John Shanklin Stonebraker (April 25, 1918 – January 25, 2000) was an American professional football player. An end, he played college football for the USC Trojans and was a member of their 1939 national championship team. He later played professionally in the National Football League (NFL) for the Green Bay Packers in 1942. He was also a member of the Washington Redskins and played two seasons in the Pacific Coast Professional Football League (PCFL) with the Hollywood Bears, Los Angeles Mustangs and Los Angeles Bulldogs, earning All-PCFL honors in 1941.

== Life and career ==
Stonebraker was born on April 25, 1918, in Frankfort, Indiana. He later moved to California where he attended Fairfax High School and later Black-Foxe Military Institute in Los Angeles. He played football as an end in high school, earning second-team all-city honors at Fairfax in 1934 and 1935. He then played for Black-Foxe during the 1936 season.

Stonebraker enrolled at the University of Southern California (USC) in 1937 and played for the USC Trojans football team. He also competed for the USC Trojans track and field team, specializing in the javelin throw and shot put. He received his first varsity letter with the football team in 1938 and was one of their "outstanding pass receivers". He helped them compile a record of 9–2 with an appearance in the 1939 Rose Bowl, where they defeated the Duke Blue Devils. In preparation for the 1939 season, Stonebraker worked moving 300 lb ice blocks. He caught a 41-yard touchdown pass in the team's win over rival California and helped them compile an undefeated 8–0–2 record with a national championship title. He left USC in 1940.

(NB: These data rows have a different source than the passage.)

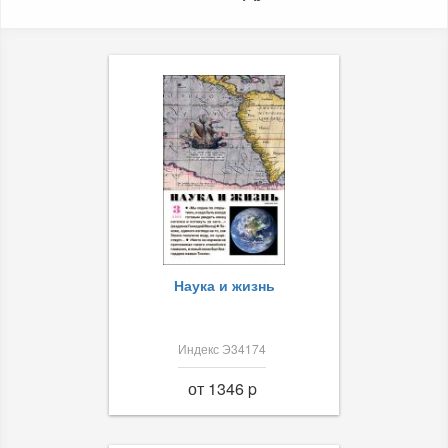
Наука и жизнь
Индекс Э34174
от 1346 p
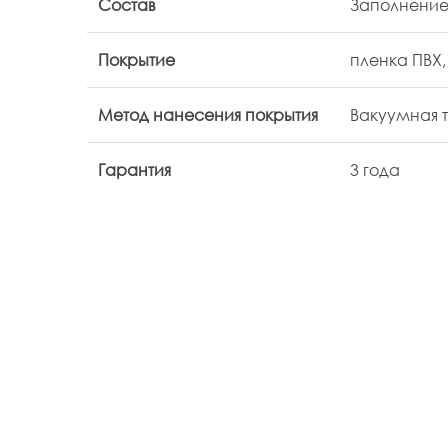
Состав
Заполнение
Покрытие
пленка ПВХ,
Метод нанесения покрытия
Вакуумная 
Гарантия
3 года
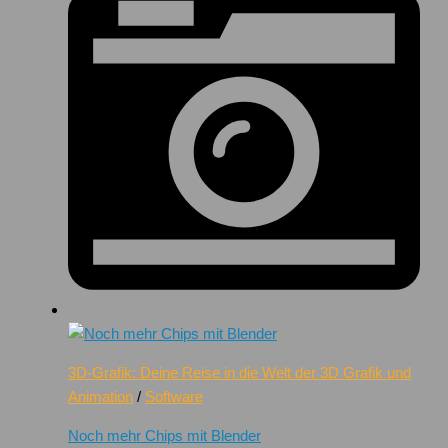
3D-Grafik: Deine Reise in die Welt der 3D Grafik und
Animation
/
Software
Noch mehr Chips mit Blender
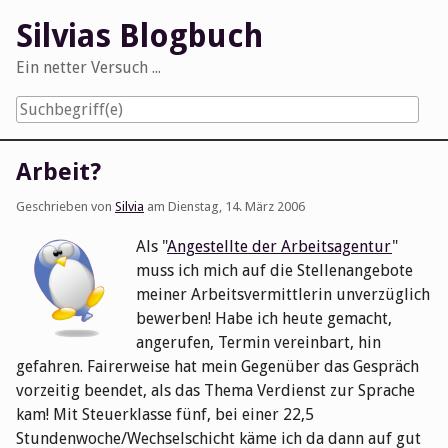
Skip
Silvias Blogbuch
to
content
Ein netter Versuch ...
Navigation
Arbeit?
Geschrieben von
Silvia
am
Dienstag, 14. März 2006
Als "
Angestellte der Arbeitsagentur
"
muss ich mich auf die Stellenangebote
meiner Arbeitsvermittlerin unverzüglich
bewerben! Habe ich heute gemacht,
angerufen, Termin vereinbart, hin
gefahren. Fairerweise hat mein Gegenüber das Gespräch
vorzeitig beendet, als das Thema Verdienst zur Sprache
kam! Mit Steuerklasse fünf, bei einer 22,5
Stundenwoche/Wechselschicht käme ich da dann auf gut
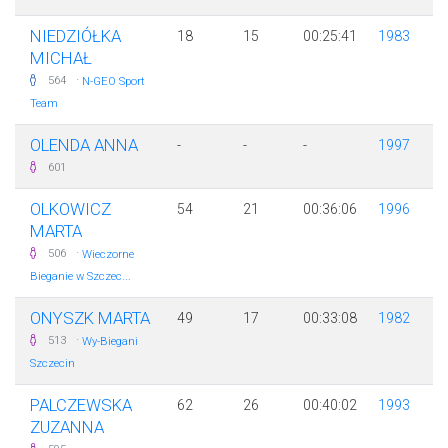
NIEDZIÓŁKA
18
15
00:25:41
1983
MICHAŁ
·
564
N-GEO Sport
Team
OLENDA ANNA
-
-
-
1997
601
OLKOWICZ
54
21
00:36:06
1996
MARTA
·
506
Wieczorne
Bieganie w Szczec...
ONYSZK MARTA
49
17
00:33:08
1982
·
513
Wy-Biegani
Szczecin
PALCZEWSKA
62
26
00:40:02
1993
ZUZANNA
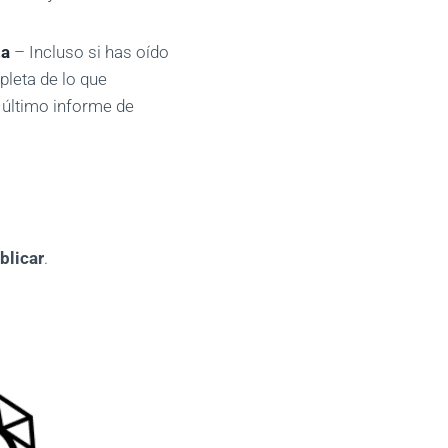
za
– Incluso si has oído
leta de lo que
l último informe de
blicar
.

Stonebraker signed with the Washington Redskins of the NFL on August 13, 1941, but was released on September 22 without appearing in a game. After his release, he joined the Hollywood Bears of the Pacific Coast Professional Football League (PCFL), starting all eight games while recording one receiving touchdown. He was named to the All-PCFL team and helped the Bears compile an undefeated 8–0 record. In June 1942, he signed with the Green Bay Packers. The Green Bay Press-Gazette described him as a "rugged right end" and noted that he was "highly recommended" to the Packers. Stonebraker appeared in nine games, two as a starter, helping the Packers finish second in their division with a record of 8–2–1. He did not return to the Packers in 1943.

Stonebraker signed with the Los Angeles Mustangs of the PCFL in 1943 and later joined the Los Angeles Bulldogs towards the end of the season to play tackle. He later served in the United States Navy. In 1944, while in the Navy, he played for the San Diego Naval Training Station Bluejackets.

Stonebraker married Marjorie Frantz in May 1939 and they had a son; he died on January 25, 2000, at the Pomona Valley Hospital Medical Center, at the age of 81.